* **PROBLEM**
Reproduce word for word, from the entries below, the line with "3e cycle du primaire", the line with "Mentions légales", and every line between them, and nothing more.

[Saved entries]
● ● ●

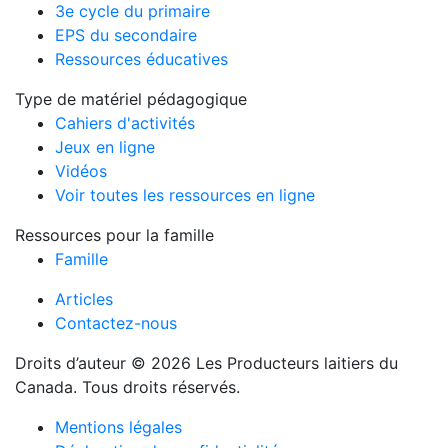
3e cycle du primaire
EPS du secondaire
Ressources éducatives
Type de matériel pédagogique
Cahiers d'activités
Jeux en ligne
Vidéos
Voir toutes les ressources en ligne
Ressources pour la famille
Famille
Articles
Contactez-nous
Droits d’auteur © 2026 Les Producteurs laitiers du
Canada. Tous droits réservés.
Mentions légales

● ● ●

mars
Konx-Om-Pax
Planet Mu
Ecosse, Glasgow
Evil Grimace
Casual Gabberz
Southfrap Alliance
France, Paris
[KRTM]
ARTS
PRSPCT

● ● ●

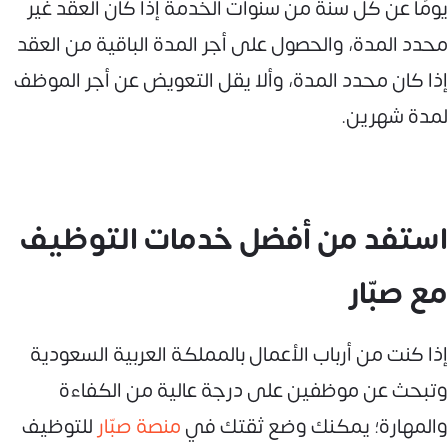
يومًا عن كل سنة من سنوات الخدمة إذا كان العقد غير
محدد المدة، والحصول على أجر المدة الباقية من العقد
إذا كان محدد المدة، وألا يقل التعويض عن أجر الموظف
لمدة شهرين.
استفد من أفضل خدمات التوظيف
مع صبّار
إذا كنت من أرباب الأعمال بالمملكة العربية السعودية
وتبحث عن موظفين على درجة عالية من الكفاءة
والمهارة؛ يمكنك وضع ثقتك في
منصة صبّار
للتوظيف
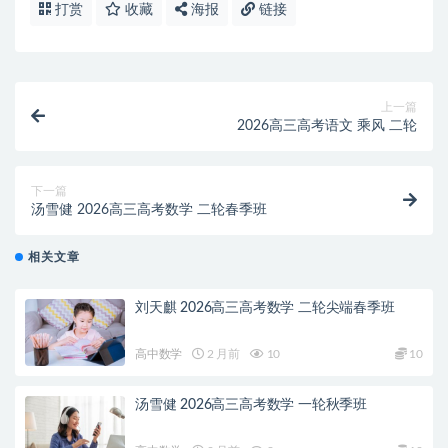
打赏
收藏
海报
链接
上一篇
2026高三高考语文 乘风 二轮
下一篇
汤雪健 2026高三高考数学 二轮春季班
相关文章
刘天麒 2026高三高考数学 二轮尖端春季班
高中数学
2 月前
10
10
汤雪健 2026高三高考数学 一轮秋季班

● ● ●

* **RESPONSE TO THIS EXERCISE**
3e cycle du primaire
EPS du secondaire
Ressources éducatives
Type de matériel pédagogique
Cahiers d'activités
Jeux en ligne
Vidéos
Voir toutes les ressources en ligne
Ressources pour la famille
Famille
Articles
Contactez-nous
Droits d’auteur © 2026 Les Producteurs laitiers du
Canada. Tous droits réservés.
Mentions légales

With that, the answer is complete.